Its optically stabilized f1.8-3.0 12X zoom lens has a longer reach than the typical 10x lens available in this class, but the rest of its features are pretty common in Canon's prosumer models. For video, these include aperture- and shutter-priority exposure modes, three fixed/one variable zoom speed options, a video light, Instant AF, and a wind-screen filter. You can also record in progressive 30 or 24 frames-per-second (fps) modes as well as 60i. For still photos, metering, flash, and burst and exposure bracketing options become available as well. The camcorder also supplies a complete set of ports and connectors: component or mini-HDMI out for direct-to-TV playback, mini headphone and mic jacks, and USB for downloading to computer. (You can find a complete list of the features in the product manual available via this PDF download.)
The new lens performs surprisingly well. Not only does the SuperRange optical image stabilization system work satisfactorily all the way out to the end, but the lens focuses quickly and holds the lock in both dim and bright conditions. Images look sharp, too. On the downside, high-contrast edges show more fringing than usual. The stereo microphone sits beneath the lens and generally delivers good audio quality. However, in recent models Canon changed the wind filter option from a forced-on to automatic, and ever since I've found it far less effective.
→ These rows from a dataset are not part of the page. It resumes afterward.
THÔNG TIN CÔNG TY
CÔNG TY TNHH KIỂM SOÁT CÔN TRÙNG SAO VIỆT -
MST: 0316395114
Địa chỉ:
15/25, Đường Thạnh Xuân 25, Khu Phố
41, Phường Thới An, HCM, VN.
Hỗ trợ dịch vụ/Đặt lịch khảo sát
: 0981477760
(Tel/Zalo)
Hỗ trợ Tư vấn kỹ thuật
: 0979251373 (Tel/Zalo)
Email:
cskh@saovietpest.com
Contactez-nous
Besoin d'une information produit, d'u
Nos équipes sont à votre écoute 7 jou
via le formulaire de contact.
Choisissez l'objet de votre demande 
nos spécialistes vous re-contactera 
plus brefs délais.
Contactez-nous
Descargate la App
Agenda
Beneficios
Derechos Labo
As is usual with compact designs, Canon provides a new 890mAh battery with the HF10, the BP-809, which is rated for about 55 minutes of typical recording time. The company offers an optional double-capacity battery, the BP-819. The larger battery likely ruins the svelte lines of the camcorder design, however.
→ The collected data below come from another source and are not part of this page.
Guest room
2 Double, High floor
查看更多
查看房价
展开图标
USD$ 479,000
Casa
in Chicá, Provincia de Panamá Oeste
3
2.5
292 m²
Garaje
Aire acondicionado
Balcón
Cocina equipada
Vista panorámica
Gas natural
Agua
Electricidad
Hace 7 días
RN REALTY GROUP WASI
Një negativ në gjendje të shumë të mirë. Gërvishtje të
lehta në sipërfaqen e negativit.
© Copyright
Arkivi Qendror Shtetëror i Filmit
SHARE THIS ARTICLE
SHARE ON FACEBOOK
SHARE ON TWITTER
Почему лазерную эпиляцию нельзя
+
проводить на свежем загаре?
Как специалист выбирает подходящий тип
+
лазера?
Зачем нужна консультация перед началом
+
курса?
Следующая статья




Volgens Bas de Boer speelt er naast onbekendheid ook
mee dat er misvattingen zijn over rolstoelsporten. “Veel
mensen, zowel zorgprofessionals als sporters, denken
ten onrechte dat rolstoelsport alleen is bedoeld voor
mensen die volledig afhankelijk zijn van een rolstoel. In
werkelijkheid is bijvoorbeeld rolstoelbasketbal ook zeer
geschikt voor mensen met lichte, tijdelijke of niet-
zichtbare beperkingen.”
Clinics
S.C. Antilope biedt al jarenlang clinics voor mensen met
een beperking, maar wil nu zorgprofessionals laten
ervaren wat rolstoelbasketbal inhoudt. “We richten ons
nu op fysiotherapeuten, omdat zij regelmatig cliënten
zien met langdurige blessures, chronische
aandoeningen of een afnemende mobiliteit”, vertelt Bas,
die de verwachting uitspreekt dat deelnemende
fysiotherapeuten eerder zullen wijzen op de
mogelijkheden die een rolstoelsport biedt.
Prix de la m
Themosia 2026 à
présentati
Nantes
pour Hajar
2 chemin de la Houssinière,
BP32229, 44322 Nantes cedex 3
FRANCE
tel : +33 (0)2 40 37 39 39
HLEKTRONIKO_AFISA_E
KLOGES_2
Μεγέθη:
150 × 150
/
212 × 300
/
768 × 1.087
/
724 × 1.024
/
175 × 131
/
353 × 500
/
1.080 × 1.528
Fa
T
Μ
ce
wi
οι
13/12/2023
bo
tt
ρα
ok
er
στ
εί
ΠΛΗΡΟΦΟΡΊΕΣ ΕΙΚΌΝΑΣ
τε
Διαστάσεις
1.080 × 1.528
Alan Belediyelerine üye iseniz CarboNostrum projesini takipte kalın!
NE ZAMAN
Though the HF10 incorporates a smaller, 1/3.2-inch 3.3-megapixel CMOS sensor than the HV30 and the CX7, the video still looks quite good: properly exposed, nicely saturated, and sharp. As expected, in low light the video displays more noise and a somewhat compressed tonal range, but retains a significant amount of detail and fares above average compared with the rest of its class.
An excellent choice for flash-based HD recording, the HF10 gives the CX7 a close run for the money, and it is a clear champion if you don't like the Sony's touch-screen interface. But then the real question becomes which model is the better deal--the Vixia HF10 or the HF100. The cost difference between the two exactly reflects the current price of 16GB of flash memory, which makes it tempting to recommend buying the cheaper model and springing for an additional card when the prices inevitably fall (or paying the same for a larger card, when they inevitably ship) later in the year. On the other hand, the HF10's black body is so much more attractive than the HF100's silver. Decisions, decisions.